*Exercise directions*
Copy the entries word for word. Keep the pictures out.

*The records*
------------------------------------
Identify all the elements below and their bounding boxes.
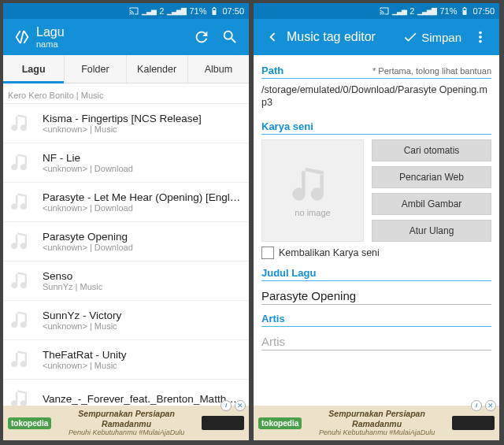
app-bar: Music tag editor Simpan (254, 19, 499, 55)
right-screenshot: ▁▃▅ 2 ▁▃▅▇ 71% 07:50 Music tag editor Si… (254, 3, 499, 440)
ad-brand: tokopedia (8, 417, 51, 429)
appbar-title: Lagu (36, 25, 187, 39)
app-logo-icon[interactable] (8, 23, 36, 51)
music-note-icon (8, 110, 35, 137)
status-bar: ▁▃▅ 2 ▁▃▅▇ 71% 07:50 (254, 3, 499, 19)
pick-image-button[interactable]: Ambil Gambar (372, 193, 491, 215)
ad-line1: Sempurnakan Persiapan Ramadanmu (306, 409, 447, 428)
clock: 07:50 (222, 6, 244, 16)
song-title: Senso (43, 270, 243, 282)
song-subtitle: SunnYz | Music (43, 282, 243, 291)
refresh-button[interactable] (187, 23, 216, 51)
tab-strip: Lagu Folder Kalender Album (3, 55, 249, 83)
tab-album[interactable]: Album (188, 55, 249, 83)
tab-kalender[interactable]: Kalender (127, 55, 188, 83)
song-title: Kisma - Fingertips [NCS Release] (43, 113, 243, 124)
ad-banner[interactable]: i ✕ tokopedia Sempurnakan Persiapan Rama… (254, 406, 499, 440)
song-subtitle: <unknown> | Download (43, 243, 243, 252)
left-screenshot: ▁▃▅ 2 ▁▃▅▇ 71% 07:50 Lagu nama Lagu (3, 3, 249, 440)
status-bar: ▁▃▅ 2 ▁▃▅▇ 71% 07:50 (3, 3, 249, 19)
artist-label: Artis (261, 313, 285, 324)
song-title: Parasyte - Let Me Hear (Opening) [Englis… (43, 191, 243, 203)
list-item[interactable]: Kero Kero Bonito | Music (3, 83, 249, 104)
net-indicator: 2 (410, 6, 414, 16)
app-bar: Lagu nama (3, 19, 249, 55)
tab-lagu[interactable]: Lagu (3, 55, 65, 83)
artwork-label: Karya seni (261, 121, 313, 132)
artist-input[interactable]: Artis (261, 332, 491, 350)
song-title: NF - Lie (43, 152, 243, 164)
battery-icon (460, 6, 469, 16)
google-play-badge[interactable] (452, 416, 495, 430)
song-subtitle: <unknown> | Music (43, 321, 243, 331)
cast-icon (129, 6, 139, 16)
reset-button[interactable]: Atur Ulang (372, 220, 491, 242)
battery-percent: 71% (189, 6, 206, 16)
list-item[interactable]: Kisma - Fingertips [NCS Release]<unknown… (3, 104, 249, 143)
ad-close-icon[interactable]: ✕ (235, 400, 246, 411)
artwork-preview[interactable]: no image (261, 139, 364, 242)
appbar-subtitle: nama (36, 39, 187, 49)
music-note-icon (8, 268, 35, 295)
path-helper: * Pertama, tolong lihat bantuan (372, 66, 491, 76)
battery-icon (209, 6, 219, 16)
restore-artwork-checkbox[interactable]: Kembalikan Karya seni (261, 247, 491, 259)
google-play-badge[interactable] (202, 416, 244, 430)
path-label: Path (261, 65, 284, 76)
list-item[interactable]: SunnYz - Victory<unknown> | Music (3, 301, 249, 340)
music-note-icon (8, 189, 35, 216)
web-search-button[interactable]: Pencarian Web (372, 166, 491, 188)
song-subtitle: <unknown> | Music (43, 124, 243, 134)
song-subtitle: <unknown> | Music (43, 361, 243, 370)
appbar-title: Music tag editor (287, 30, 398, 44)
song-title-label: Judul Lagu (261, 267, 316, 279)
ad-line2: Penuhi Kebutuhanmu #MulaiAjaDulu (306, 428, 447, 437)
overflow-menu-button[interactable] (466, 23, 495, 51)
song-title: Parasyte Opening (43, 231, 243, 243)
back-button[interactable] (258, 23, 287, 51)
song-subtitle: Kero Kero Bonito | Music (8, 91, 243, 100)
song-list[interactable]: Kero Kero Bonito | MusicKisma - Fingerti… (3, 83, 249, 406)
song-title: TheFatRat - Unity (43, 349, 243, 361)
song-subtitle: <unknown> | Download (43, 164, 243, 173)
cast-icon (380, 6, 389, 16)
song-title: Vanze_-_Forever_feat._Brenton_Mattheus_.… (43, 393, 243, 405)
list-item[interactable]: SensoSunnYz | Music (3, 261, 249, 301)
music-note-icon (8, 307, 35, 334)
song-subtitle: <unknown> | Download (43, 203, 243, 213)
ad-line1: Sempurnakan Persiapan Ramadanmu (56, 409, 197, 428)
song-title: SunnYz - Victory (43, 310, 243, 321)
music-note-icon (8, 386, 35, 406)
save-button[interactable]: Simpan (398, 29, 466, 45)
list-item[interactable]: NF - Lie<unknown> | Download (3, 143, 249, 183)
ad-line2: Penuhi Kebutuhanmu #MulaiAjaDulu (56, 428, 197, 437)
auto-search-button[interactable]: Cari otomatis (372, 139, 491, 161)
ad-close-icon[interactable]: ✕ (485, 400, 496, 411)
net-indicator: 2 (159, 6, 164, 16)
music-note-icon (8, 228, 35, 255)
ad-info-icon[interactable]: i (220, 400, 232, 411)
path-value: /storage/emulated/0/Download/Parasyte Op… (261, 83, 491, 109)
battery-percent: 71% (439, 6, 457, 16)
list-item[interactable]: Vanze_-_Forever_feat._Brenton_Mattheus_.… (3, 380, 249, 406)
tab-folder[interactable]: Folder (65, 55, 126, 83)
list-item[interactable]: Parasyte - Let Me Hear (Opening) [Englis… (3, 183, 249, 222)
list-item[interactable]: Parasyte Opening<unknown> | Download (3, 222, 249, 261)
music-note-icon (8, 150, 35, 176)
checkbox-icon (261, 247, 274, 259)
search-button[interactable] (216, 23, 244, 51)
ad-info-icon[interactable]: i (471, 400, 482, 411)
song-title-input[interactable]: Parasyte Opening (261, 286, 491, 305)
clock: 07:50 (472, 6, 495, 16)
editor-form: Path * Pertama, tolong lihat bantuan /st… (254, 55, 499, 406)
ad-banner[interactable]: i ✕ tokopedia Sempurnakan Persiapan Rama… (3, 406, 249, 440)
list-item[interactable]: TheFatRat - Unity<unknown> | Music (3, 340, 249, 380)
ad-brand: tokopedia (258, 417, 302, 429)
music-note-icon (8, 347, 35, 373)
------------------------------------
*Problem solution*
Identify all the elements below and their bounding boxes.
app-bar: Music tag editor Simpan (254, 19, 499, 55)
right-screenshot: ▁▃▅ 2 ▁▃▅▇ 71% 07:50 Music tag editor Si… (254, 3, 499, 440)
ad-brand: tokopedia (8, 417, 51, 429)
appbar-title: Lagu (36, 25, 187, 39)
app-logo-icon[interactable] (8, 23, 36, 51)
music-note-icon (8, 110, 35, 137)
status-bar: ▁▃▅ 2 ▁▃▅▇ 71% 07:50 (254, 3, 499, 19)
pick-image-button[interactable]: Ambil Gambar (372, 193, 491, 215)
ad-line1: Sempurnakan Persiapan Ramadanmu (306, 409, 447, 428)
clock: 07:50 (222, 6, 244, 16)
song-title: Senso (43, 270, 243, 282)
song-subtitle: SunnYz | Music (43, 282, 243, 291)
refresh-button[interactable] (187, 23, 216, 51)
tab-strip: Lagu Folder Kalender Album (3, 55, 249, 83)
tab-album[interactable]: Album (188, 55, 249, 83)
tab-kalender[interactable]: Kalender (127, 55, 188, 83)
song-title: Kisma - Fingertips [NCS Release] (43, 113, 243, 124)
ad-banner[interactable]: i ✕ tokopedia Sempurnakan Persiapan Rama… (254, 406, 499, 440)
song-subtitle: <unknown> | Download (43, 243, 243, 252)
left-screenshot: ▁▃▅ 2 ▁▃▅▇ 71% 07:50 Lagu nama Lagu (3, 3, 249, 440)
status-bar: ▁▃▅ 2 ▁▃▅▇ 71% 07:50 (3, 3, 249, 19)
artist-label: Artis (261, 313, 285, 324)
song-title: Parasyte - Let Me Hear (Opening) [Englis… (43, 191, 243, 203)
list-item[interactable]: Kero Kero Bonito | Music (3, 83, 249, 104)
net-indicator: 2 (410, 6, 414, 16)
app-bar: Lagu nama (3, 19, 249, 55)
tab-lagu[interactable]: Lagu (3, 55, 65, 83)
artwork-label: Karya seni (261, 121, 313, 132)
artist-input[interactable]: Artis (261, 332, 491, 350)
song-title: NF - Lie (43, 152, 243, 164)
battery-icon (460, 6, 469, 16)
google-play-badge[interactable] (452, 416, 495, 430)
song-subtitle: <unknown> | Music (43, 321, 243, 331)
cast-icon (129, 6, 139, 16)
reset-button[interactable]: Atur Ulang (372, 220, 491, 242)
battery-percent: 71% (189, 6, 206, 16)
list-item[interactable]: Kisma - Fingertips [NCS Release]<unknown… (3, 104, 249, 143)
ad-close-icon[interactable]: ✕ (235, 400, 246, 411)
artwork-preview[interactable]: no image (261, 139, 364, 242)
appbar-subtitle: nama (36, 39, 187, 49)
music-note-icon (8, 268, 35, 295)
path-helper: * Pertama, tolong lihat bantuan (372, 66, 491, 76)
battery-icon (209, 6, 219, 16)
restore-artwork-checkbox[interactable]: Kembalikan Karya seni (261, 247, 491, 259)
google-play-badge[interactable] (202, 416, 244, 430)
path-label: Path (261, 65, 284, 76)
list-item[interactable]: SunnYz - Victory<unknown> | Music (3, 301, 249, 340)
music-note-icon (8, 189, 35, 216)
web-search-button[interactable]: Pencarian Web (372, 166, 491, 188)
song-subtitle: <unknown> | Music (43, 124, 243, 134)
song-subtitle: <unknown> | Music (43, 361, 243, 370)
appbar-title: Music tag editor (287, 30, 398, 44)
song-title-label: Judul Lagu (261, 267, 316, 279)
ad-line2: Penuhi Kebutuhanmu #MulaiAjaDulu (306, 428, 447, 437)
overflow-menu-button[interactable] (466, 23, 495, 51)
song-title: Parasyte Opening (43, 231, 243, 243)
back-button[interactable] (258, 23, 287, 51)
song-subtitle: Kero Kero Bonito | Music (8, 91, 243, 100)
song-list[interactable]: Kero Kero Bonito | MusicKisma - Fingerti… (3, 83, 249, 406)
song-title: TheFatRat - Unity (43, 349, 243, 361)
song-subtitle: <unknown> | Download (43, 164, 243, 173)
cast-icon (380, 6, 389, 16)
song-title: Vanze_-_Forever_feat._Brenton_Mattheus_.… (43, 393, 243, 405)
list-item[interactable]: SensoSunnYz | Music (3, 261, 249, 301)
music-note-icon (8, 307, 35, 334)
song-subtitle: <unknown> | Download (43, 203, 243, 213)
ad-line1: Sempurnakan Persiapan Ramadanmu (56, 409, 197, 428)
song-title: SunnYz - Victory (43, 310, 243, 321)
music-note-icon (8, 386, 35, 406)
save-button[interactable]: Simpan (398, 29, 466, 45)
list-item[interactable]: NF - Lie<unknown> | Download (3, 143, 249, 183)
ad-line2: Penuhi Kebutuhanmu #MulaiAjaDulu (56, 428, 197, 437)
auto-search-button[interactable]: Cari otomatis (372, 139, 491, 161)
ad-close-icon[interactable]: ✕ (485, 400, 496, 411)
net-indicator: 2 (159, 6, 164, 16)
music-note-icon (8, 228, 35, 255)
ad-info-icon[interactable]: i (220, 400, 232, 411)
path-value: /storage/emulated/0/Download/Parasyte Op… (261, 83, 491, 109)
battery-percent: 71% (439, 6, 457, 16)
list-item[interactable]: Vanze_-_Forever_feat._Brenton_Mattheus_.… (3, 380, 249, 406)
tab-folder[interactable]: Folder (65, 55, 126, 83)
list-item[interactable]: Parasyte - Let Me Hear (Opening) [Englis… (3, 183, 249, 222)
list-item[interactable]: Parasyte Opening<unknown> | Download (3, 222, 249, 261)
music-note-icon (8, 150, 35, 176)
checkbox-icon (261, 247, 274, 259)
search-button[interactable] (216, 23, 244, 51)
ad-info-icon[interactable]: i (471, 400, 482, 411)
song-title-input[interactable]: Parasyte Opening (261, 286, 491, 305)
clock: 07:50 (472, 6, 495, 16)
editor-form: Path * Pertama, tolong lihat bantuan /st… (254, 55, 499, 406)
ad-banner[interactable]: i ✕ tokopedia Sempurnakan Persiapan Rama… (3, 406, 249, 440)
list-item[interactable]: TheFatRat - Unity<unknown> | Music (3, 340, 249, 380)
ad-brand: tokopedia (258, 417, 302, 429)
music-note-icon (8, 347, 35, 373)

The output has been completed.